Lo scrive lo stesso artista sul suo profilo dove commenta così questa nuova esperienza: “Vi dico la verità, un po’ mi fa strano, ma è così:È uscita la nuova serie di Netflix. Ebbene nella seconda puntata, è stata allestita una mia mostra! Essere presente con la mia arte su una serie così mi fa sorridere, pensando a tutte le salite che ho fatto nella mia vita.” In particolare, nella mostra, viene messa in risalto un’opera molto bella ed intesa dal titolo “Tra le mie braccia” che rientra tra le opere di una collezione privata in Svizzera.
“L’opera, ci racconta Giuliano, è stata realizzata in piena pandemia nel 2020 ed è diventata una sorta di simbolo di rinascita quando insieme al prof Sgarbi è stata istallata una stampa di 1200 mq a castiglion fiorentino, di cui hanno parlato i Tg nazionali”.
Nella versione originale la donna ha gli occhi chiusi ma, ci svela Giuliano, che gli è stata chiesta dalla produzione della serie di fare una versione del soggetto femminile con gli occhi aperti.

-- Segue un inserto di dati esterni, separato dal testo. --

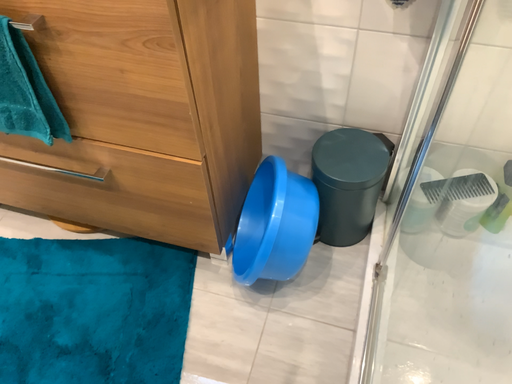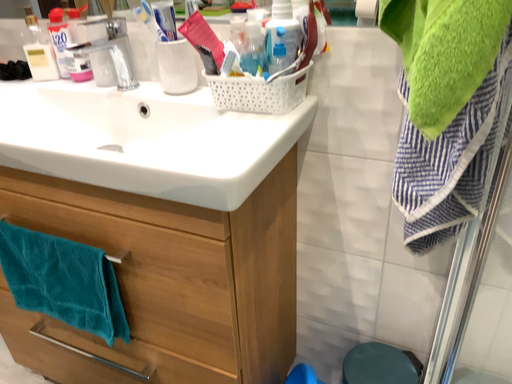 Question: Which way did the camera rotate in the video?

Choices:
 (A) rotated upward
 (B) rotated downward

Answer: (A) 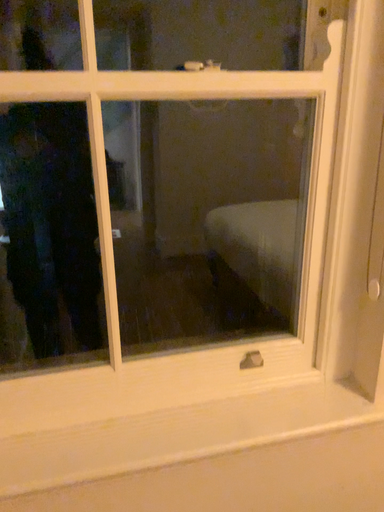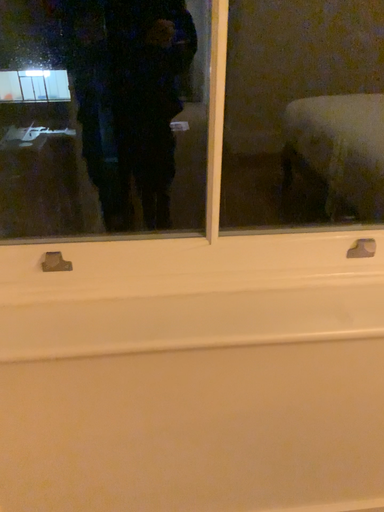 Question: Which way did the camera rotate in the video?

Choices:
 (A) rotated left
 (B) rotated right

Answer: (A) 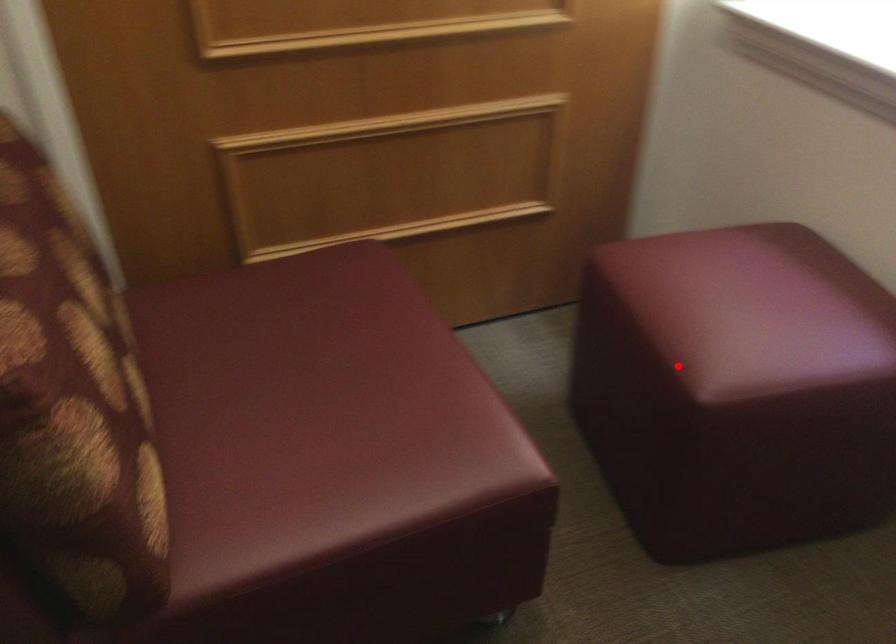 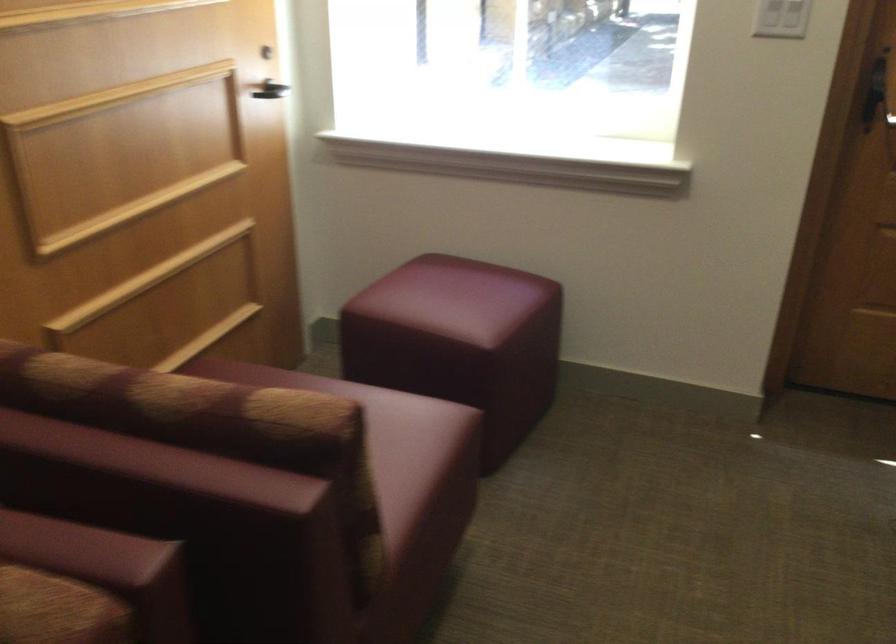 The point at the highlighted location is marked in the first image. Where is the corresponding point in the second image?

(460, 342) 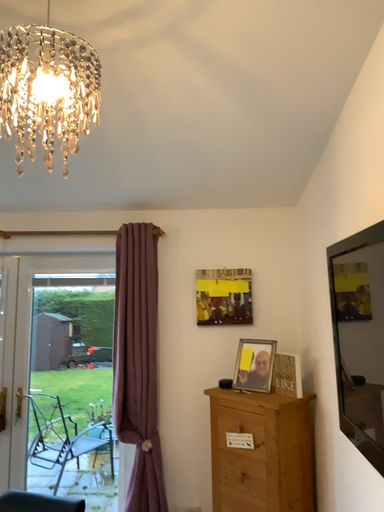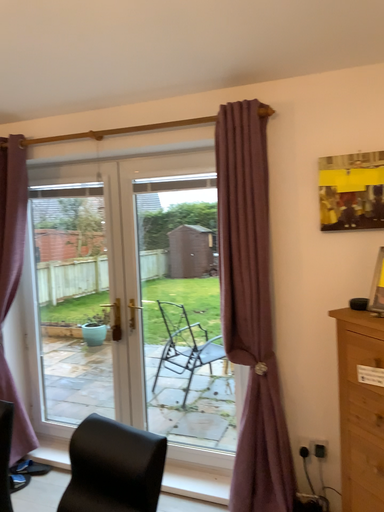 Question: How did the camera likely rotate when shooting the video?

Choices:
 (A) rotated left
 (B) rotated right

Answer: (A)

Una bella soddisfazione per Giuliano che ha vissuto a Modica fino all‘età di 20 anni per poi trasferirsi a Roma e frequentare l’Accademia di Belle Arti.
E da lì poi tanti viaggi e collaborazioni che lo hanno portato ai tanti successi che ha ottenuto in questi anni.

Da ricordare la sua mostra personale a Firenze “La solitudine degli angeli” inaugurata nel 2020 a cura di Vittorio Sgarbi e quella del 2021 a Roma dal tema “Il pianto dei vulcani”, a cura di Michele von Büren e accompagnata da un testo di presentazione del famoso regista Ferzan Özpetek che scrive “è nella sua evocazione della debolezza del vulcano, la sua solitudine, le sue lacrime, che Macca ci restituisce una nota nuova e lacerante. I suoi soggetti, mentre si crogiolano nelle acque ai piedi di montagne infuocate, non sono altro che lo specchio della fragilità di un gigante che può sì sprizzare fuoco e furia, ma in realtà sta preparando il palcoscenico per la propria morte solitaria“.
Una collaborazione fortemente voluta da Giuliano che a quanto pare, a soli 33 anni, con tenacia e sacrificio, riesce a realizzare ciò che si prefigge. “ Per me l’arte è una cosa seria! Voglio essere ricordato come un pittore onesto cioè senza contaminazioni se non quelle della vita”
Un altro illustre cittadino che ci rende fieri di essere modicani e che con la sua arte porta alto il nome della nostra città e dalla nostra Sicilia.